1. **Detector Implementation**:
```rust
pub struct CustomDetector {
    config: CustomConfig,
}

impl Detector for CustomDetector {
    async fn analyze(&self, entities: &[CodeEntity]) -> Result<DetectorResult> {
        // Custom analysis logic
    }
}
```

2. **Pipeline Integration**:
```rust
impl AnalysisPipeline {
    async fn run_custom_analysis(&self, files: &[PathBuf]) -> Result<CustomAnalysisResults> {
        let detector = CustomDetector::new(self.config.custom.clone());
        detector.analyze(&entities).await
    }
}
```

### Adding New Output Formats

1. **Format Implementation**:
```rust
pub struct CustomFormatter;

impl ReportFormatter for CustomFormatter {
    fn format(&self, results: &ComprehensiveAnalysisResult) -> Result<String> {
        // Custom formatting logic
    }
}
```

2. **Registration**:
```rust
pub fn get_formatter(format: &OutputFormat) -> Box<dyn ReportFormatter> {
    match format {
        OutputFormat::Custom => Box::new(CustomFormatter),
        // ... other formats
    }
}
```

## Design Decisions

### ADR-001: Rust Implementation Choice

**Status**: Accepted

**Context**: Need for high-performance code analysis tool capable of handling large codebases.

**Decision**: Implement in Rust for performance, memory safety, and ecosystem benefits.

**Consequences**:
- ✅ Excellent performance and memory efficiency
- ✅ Memory safety without garbage collection overhead
- ✅ Rich ecosystem of parsing and analysis crates
- ❌ Higher learning curve for contributors
- ❌ Longer compilation times during development

### ADR-002: Tree-sitter for Parsing

**Status**: Accepted

**Context**: Need robust, language-agnostic parsing for multiple programming languages.

**Decision**: Use Tree-sitter for all language parsing.

**Consequences**:
- ✅ Uniform AST structure across languages
- ✅ Error-tolerant parsing of incomplete code
- ✅ High performance with incremental parsing
- ✅ Large ecosystem of language grammars
- ❌ Additional dependency on Tree-sitter binaries
- ❌ Learning curve for Tree-sitter query syntax

### ADR-003: Multi-Stage Analysis Pipeline

**Status**: Accepted

**Context**: Need to coordinate multiple types of analysis with progress tracking.

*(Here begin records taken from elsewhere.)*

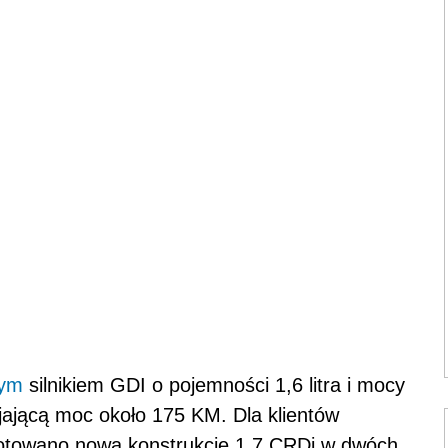
ym
silnikiem GDI o pojemności 1,6 litra i mocy
jającą moc około 175 KM. Dla klientów
gotowano nową konstrukcję 1.7 CRDi w dwóch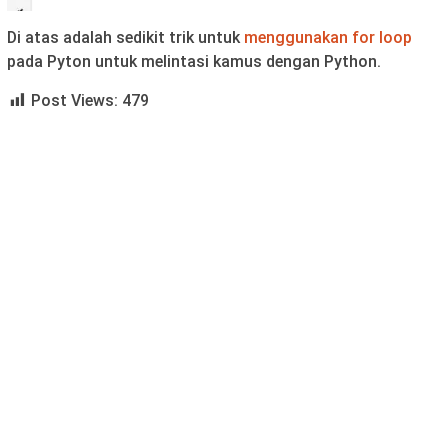
Di atas adalah sedikit trik untuk
menggunakan for loop
pada Pyton untuk melintasi kamus dengan Python.
Post Views:
479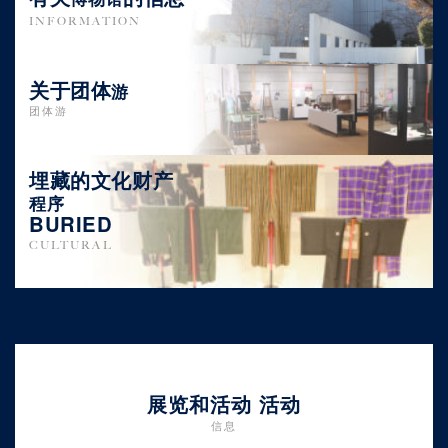
INFORMATION
关于团体
游
团体游
埋藏的文化财产
程序
BURIED
CULTURAL
展览和活动 活动
信息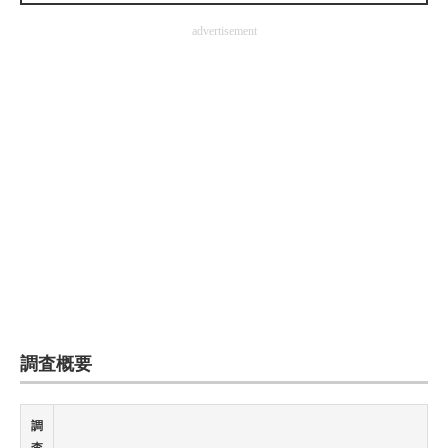
企業向けIT製品の総合サイト
advertisement
IT製品の技術・比較・事例
製造業のIT導入・活用を支援
モノづくり技術者専門サイト
エレクトロニクス専門サイト
電子設計の基本と応用
エネルギーの専門メディア
建設×テクノロジーの最前線
調査概要
ちょっと気になるネットの話題
調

**Decision**: Implement pipeline pattern with distinct analysis stages.

**Consequences**:
- ✅ Clear separation of concerns
- ✅ Easy to add new analysis types
- ✅ Progress tracking and error isolation
- ✅ Configurable analysis stages
- ❌ Potential for redundant file processing
- ❌ More complex coordination logic

### ADR-004: Configuration-First Design

**Status**: Accepted

**Context**: Need flexible configuration for different project types and team standards.

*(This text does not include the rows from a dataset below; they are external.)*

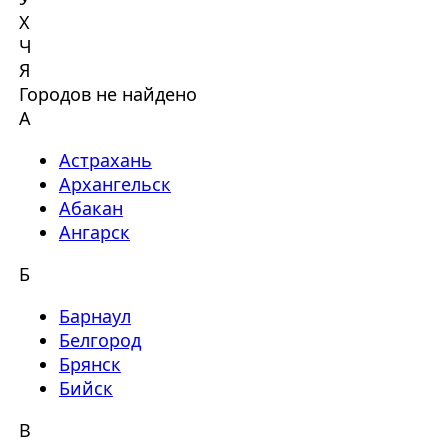
Х
Ч
Я
Городов не найдено
А
Астрахань
Архангельск
Абакан
Ангарск
Б
Барнаул
Белгород
Брянск
Бийск
В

**Decision**: Make all analysis behavior configurable through YAML configuration.

**Consequences**:
- ✅ Flexible adaptation to different codebases
- ✅ Team-specific standard enforcement
- ✅ CLI and config file integration
- ✅ Validation and documentation
- ❌ Configuration complexity for users
- ❌ Default configuration maintenance

### ADR-005: Quality Gates for CI/CD

**Status**: Accepted

**Context**: Need automated quality control integration with development workflows.

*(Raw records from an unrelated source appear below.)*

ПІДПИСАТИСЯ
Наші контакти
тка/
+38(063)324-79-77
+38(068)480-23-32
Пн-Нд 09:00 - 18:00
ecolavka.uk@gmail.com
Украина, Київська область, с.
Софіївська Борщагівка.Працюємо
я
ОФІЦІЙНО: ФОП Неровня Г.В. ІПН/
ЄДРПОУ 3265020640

**Decision**: Implement configurable quality gates with exit codes for CI/CD.

**Consequences**:
- ✅ Automated quality enforcement
- ✅ Configurable failure conditions
- ✅ Integration with existing CI/CD systems
- ✅ Gradual quality improvement enforcement
- ❌ Potential for overly strict gates blocking development
- ❌ Configuration complexity for optimal thresholds

## Future Considerations

### Planned Enhancements

1. **Incremental Analysis**: Only analyze changed files
2. **Language Server Protocol**: IDE integration for real-time analysis
3. **Machine Learning**: Improved pattern recognition and recommendations
4. **Distributed Analysis**: Support for analyzing very large codebases
5. **Custom Rules**: User-defined analysis rules and patterns
6. **Integration APIs**: REST API for third-party tool integration

### Scalability Plans

1. **Database Backend**: Store analysis results in database for large projects
2. **Caching Strategy**: Distributed caching for team environments
3. **Parallel Execution**: Multi-machine analysis coordination
4. **Memory Management**: Streaming analysis for memory-constrained environments

This architecture provides a solid foundation for comprehensive code analysis while maintaining flexibility for future enhancements and extensions.